A Day Afloat
Sunday, October 14: A peaceful floating procession with kayaks and sailboats, banners and trumpets, on NYC waterways to oppose two pipelines that will bring fracked gas to NYC: the Spectra Pipeline and the Rockaway Pipeline. [more…]
October 13: Join CARP on the Jamaica Bay Sunset Cruise
On Saturday, October 13, from 3 to 6 p.m., join CARP members on the Jamaica Bay Sunset Ecology Cruise. Find out what we are fighting to preserve by keeping the Rockaway pipeline project out of Gateway. The three-hour tour is guided by Mickey Cohen and Don Riepe, both immensely knowledgeable and entertaining. Tickets are $45; $20 for children. Purchase tickets online or at the dock.
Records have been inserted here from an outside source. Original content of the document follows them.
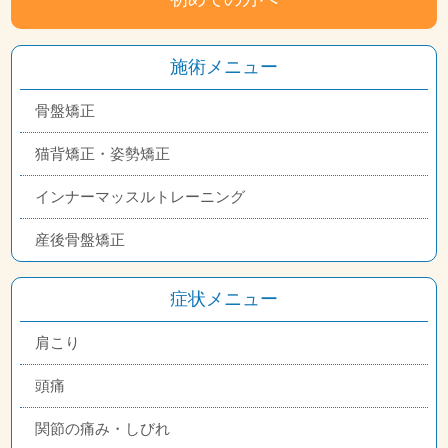
施術メニュー
骨盤矯正
猫背矯正・姿勢矯正
インナーマッスルトレーニング
産後骨盤矯正
症状メニュー
肩こり
頭痛
関節の痛み・しびれ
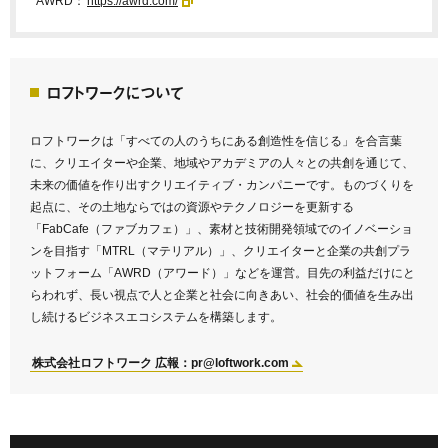
AWRD：
https://awrd.com/
ロフトワークについて
ロフトワークは「すべての人のうちにある創造性を信じる」を合言葉
に、クリエイターや企業、地域やアカデミアの人々との共創を通じて、
未来の価値を作り出すクリエイティブ・カンパニーです。ものづくりを
起点に、その土地ならではの資源やテクノロジーを更新する
「FabCafe（ファブカフェ）」、素材と技術開発領域でのイノベーショ
ンを目指す「MTRL（マテリアル）」、クリエイターと企業の共創プラ
ットフォーム「AWRD（アワード）」などを運営。目先の利益だけにと
らわれず、長い視点で人と企業と社会に向きあい、社会的価値を生み出
し続けるビジネスエコシステムを構築します。
株式会社ロフトワーク 広報：pr@loftwork.com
CARP folks will be meeting at 2 p.m. at Pier 4 (Emmons & Bedford Ave.) to do some leafletting in advance of the cruise. If you would like to join us, send us a message: email@example.com
Deadline for Comments on the Gateway General Management Plan: Oct. 5
The National Park Service is preparing a 20-year General Management Plan for the Gateway National Recreation Area. In a beautifully designed glossy brochure, it describes four plans for Gateway’s future. But nowhere is there any mention of the Williams/Transco Rockaway Lateral shale gas pipeline project.
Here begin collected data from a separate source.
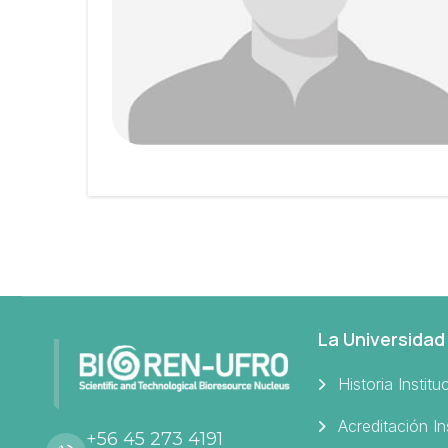
La Universidad
Historia Institu
Acreditación In
+56 45 273 4191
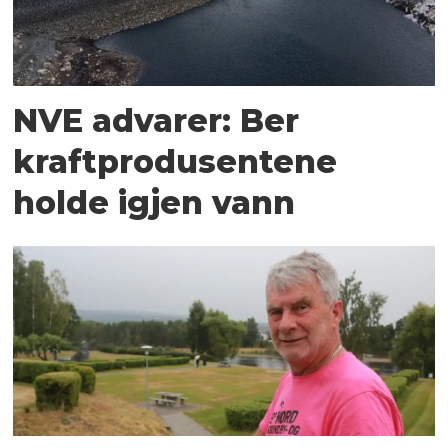
NVE advarer: Ber
kraftprodusentene
holde igjen vann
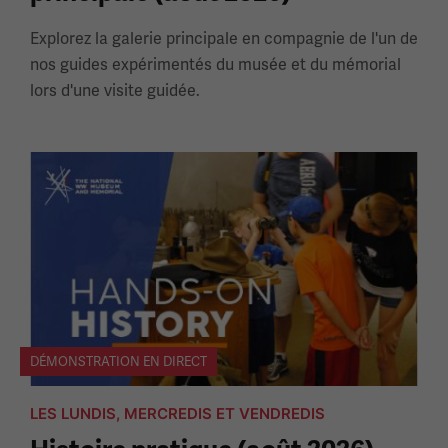
Explorez la galerie principale en compagnie de l'un de
nos guides expérimentés du musée et du mémorial
lors d'une visite guidée.
DÉMONSTRATION EN DIRECT
LES LUNDIS, MERCREDIS ET VENDREDIS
NPS is seeking comments from the public. We are asking our supporters to take this opportunity to comment online, and specifically, to oppose the Rockaway Lateral pipeline project. The deadline for comments is October 5, 2012.
The online comments page consists of three questions and a final Comments section. Here are some response guidelines to follow.
1. Which draft management alternative best helps Gateway carry out its purpose?
The General Management Plan outlines four alternatives on pages 9–13 of its brochure, New Vision for a Great Urban Park.
A: No-Action Alternative: things stay as they are
B: Discover Gateway: makes the park more accessible to local communities
C: Experience Preserved Places: focuses on the natural and cultural resources of the park
D: Connect Coastlines: emphasizes water-based resources, activities, and transportation
You may choose any of the four plans, or you may leave this question blank.
Question 2: Which draft management alternative do you favor and why?
Here is a sample response for plan C, which the Audubon Society supports:
“Experiencing Preserved Places” offers the best protections for threatened wildlife, including birds, in Gateway National Recreation Area. As public access improves and the region’s population grows, it is imperative to provide sanctuaries for wildlife and places where urban people can experience nature. In addition, pressures from climate change and sea level rise will squeeze populations already reeling from human disturbance.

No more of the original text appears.